The most surprising thing was the level of rigor and long-term strategic thinking inside Koch Industries. I thought of Koch as an energy company, when it is in fact a “trading” company. I use the word trading in the broadest possible sense. Koch got its start buying and selling energy commodities like oil and gas. To succeed at that business, Koch had to know about the world than its trading partners. By figuring out hyper-accurate, real-time prices, Koch could buy low and sell high before anyone else knew what was going on. That mentality eventually expanded into “trading” the real world — Koch bought and sold whole companies like pawns on a chessboard. This is how deep learning and patience became central to Koch’s strategic DNA. The company’s traders analyze huge amounts of data about snowfall in California (a predictor of hydroelectric power), customs manifests from the Gulf Coast (a predictor of U.S. energy supplies) and natural gas sales in the U.S. (a predictor of energy prices). Koch employs this same kind of analysis to influencing politics. The game is patient, it relies on deep knowledge of the system,, and Koch tends to win its bets a majority of the time.
I think the coolest and saddest story in Kochland is when they broke a strike at a refining plant in the 1970s by flying replacement workers over the picket line via helicopter. If that sounds interesting you can find the book here.
Relatedly are my observations from the book…
The Koch Conglomerate
Today, billionaire David Koch passed away, so it’s timely to write about the empire that he helped put together. Now, there’s not that much to say about David Koch himself. David is the younger brother of the real power behind the throne, Charles Koch.
But what a throne! Charles and David are together worth more than $100 billion, and Charles’s son Chase is moving the empire deeply into technology through a venture capital arm called Koch Disruptive Technologies. So how does it all work?
The key to understanding the power and reach of Koch Industries - which controls slices of industries as diverse as nylon manufacturing, oil refining, derivatives and chemical trading, pipelines, and agricultural inputs, is to recognize that it is basically a giant private equity fund with investments in core industrial infrastructure, tied together with a trading operation. It’s a conglomerate that uses data and power in one industry to leverage power into another industry.

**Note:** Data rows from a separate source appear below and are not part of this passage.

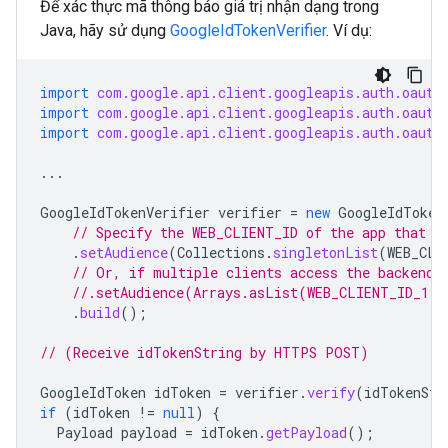
Để xác thực mã thông báo giá trị nhận dạng trong
Java, hãy sử dụng
GoogleIdTokenVerifier
. Ví dụ:
import
com.google.api.client.googleapis.auth.oauth
import
com.google.api.client.googleapis.auth.oauth
import
com.google.api.client.googleapis.auth.oauth
...
GoogleIdTokenVerifier
verifier
=
new
GoogleIdToken
// Specify the WEB_CLIENT_ID of the app that a
.
setAudience
(
Collections
.
singletonList
(
WEB_CLI
// Or, if multiple clients access the backend:
//.setAudience(Arrays.asList(WEB_CLIENT_ID_1, 
.
build
();
// (Receive idTokenString by HTTPS POST)
GoogleIdToken
idToken
=
verifier
.
verify
(
idTokenStr
if
(
idToken
!=
null
)
{
Payload
payload
=
idToken
.
getPayload
();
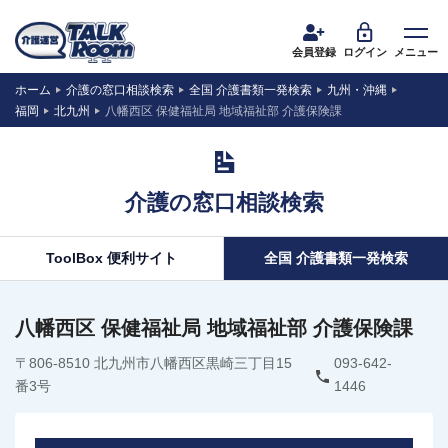
会員登録
ログイン
メニュー
ホーム
介護の窓口相談検索
全国 介護書類一発検索
九州・沖縄
福岡
北九州
八幡西区 保健福祉局 地域福祉部 介護保険課
介護の窓口相談検索
ToolBox 便利サイト
全国 介護書類一発検索
八幡西区 保健福祉局 地域福祉部 介護保険課
〒806-8510 北九州市八幡西区黒崎三丁目15
093-642-
番3号
1446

From the 1960s to today, Charles Koch used a philosophy called Market-Based Management to emphasize constant learning and the opportunistic of information to build power. My favorite example is how the company expanded into nitrogen fertilizer. In 2003, Koch official Steve Packebush pitched the company’s internal private equity arm, led of course by Charles Koch, on massively expanding the company’s nitrogen fertilizer operation by buying a a large money losing plant.
Koch understood this business, because the company already owned a plant in Louisiana. It had dipped its toe into the water, and while it hadn’t done well, it had learned how the business works. One of the key inputs into nitrogen fertilizer is natural gas, and the price of natural gas spiked, causing fertilizer plants all over the country - including Koch’s - to bleed cash. What Packebush realized is that the collapse of the nitrogen fertilizer industry was temporary, and that once a wave of bankruptcies hit, whoever was left would have massive pricing power against farmers who depended on the fertilizer. Charles Koch bought the thesis, and the company spent $290 million for one of the largest plants in the country, a farmer owned co-op plant in Kansas City.

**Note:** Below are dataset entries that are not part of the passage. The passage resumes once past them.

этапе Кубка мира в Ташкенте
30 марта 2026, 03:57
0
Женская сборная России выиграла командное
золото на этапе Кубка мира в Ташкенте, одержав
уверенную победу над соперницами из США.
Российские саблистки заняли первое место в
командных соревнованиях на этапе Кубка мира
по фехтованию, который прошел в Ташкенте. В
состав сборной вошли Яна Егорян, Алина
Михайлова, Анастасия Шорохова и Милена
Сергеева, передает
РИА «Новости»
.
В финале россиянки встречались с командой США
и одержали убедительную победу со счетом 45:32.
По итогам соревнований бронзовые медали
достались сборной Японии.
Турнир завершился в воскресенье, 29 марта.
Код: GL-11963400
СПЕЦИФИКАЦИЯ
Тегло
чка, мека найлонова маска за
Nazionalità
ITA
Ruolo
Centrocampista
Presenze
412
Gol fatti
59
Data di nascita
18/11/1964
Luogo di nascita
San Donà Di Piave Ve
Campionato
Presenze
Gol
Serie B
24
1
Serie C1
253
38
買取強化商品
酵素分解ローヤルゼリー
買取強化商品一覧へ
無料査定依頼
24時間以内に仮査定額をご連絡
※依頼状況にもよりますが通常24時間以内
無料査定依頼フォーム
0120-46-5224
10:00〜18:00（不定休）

They invested $500 million in the plant over the next ten years, and put a team of fertilizer traders in the plant. These traders bought and sold fertilizer and its inputs globally, syncing up with the massive natural gas trading operation and information from pipelines and refiners that Koch already controlled. Koch established a company of natural gas traders just to buy inputs for his fertilizer operation. Today, Koch Industries generates fantastic amounts of cash from nitrogen fertilizer, and uses this cash to make further acquisitions in related markets. It’s a long-term strategy that relies on deep patience and learning, as well as the willing to make big bets to build power in core areas of economic infrastructure.

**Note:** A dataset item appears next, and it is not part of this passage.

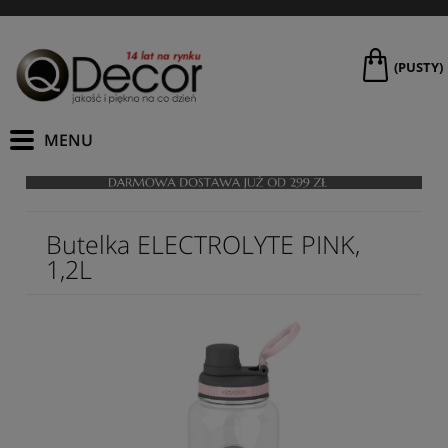
(PUSTY)
Butelka ELECTROLYTE PINK,
1,2L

Koch Industries, in other words, sounds a lot like Amazon, but in the fossil fuel and agricultural area. Where Amazon has its store of data and its core infrastructure over online retailing, fulfillment, logistics, and cloud computing, Koch has its store of trading data and its core infrastructure in natural gas, oil refining, food inputs, and industrial products. Both rely on no enforcement of antitrust laws, no prohibition on information sharing across subsidiaries, and strong political networks to protect themselves from political interference. The main difference seems to be that Koch is in a different sector of the economy than Amazon.
I don’t have a great conclusion here, except to note that we are living in an era where large conglomerates are more akin to governments than businesses, because our public policy levers enabled power to move from democratic institutions to private ones. Koch Industries is both a consequence of this, and a driver. What Charles Koch built is an important political institution, and I encourage you to read Chris Leonard’s wonderful profile of it: Kochland: The Secret History of Koch Industries and Corporate Power in America.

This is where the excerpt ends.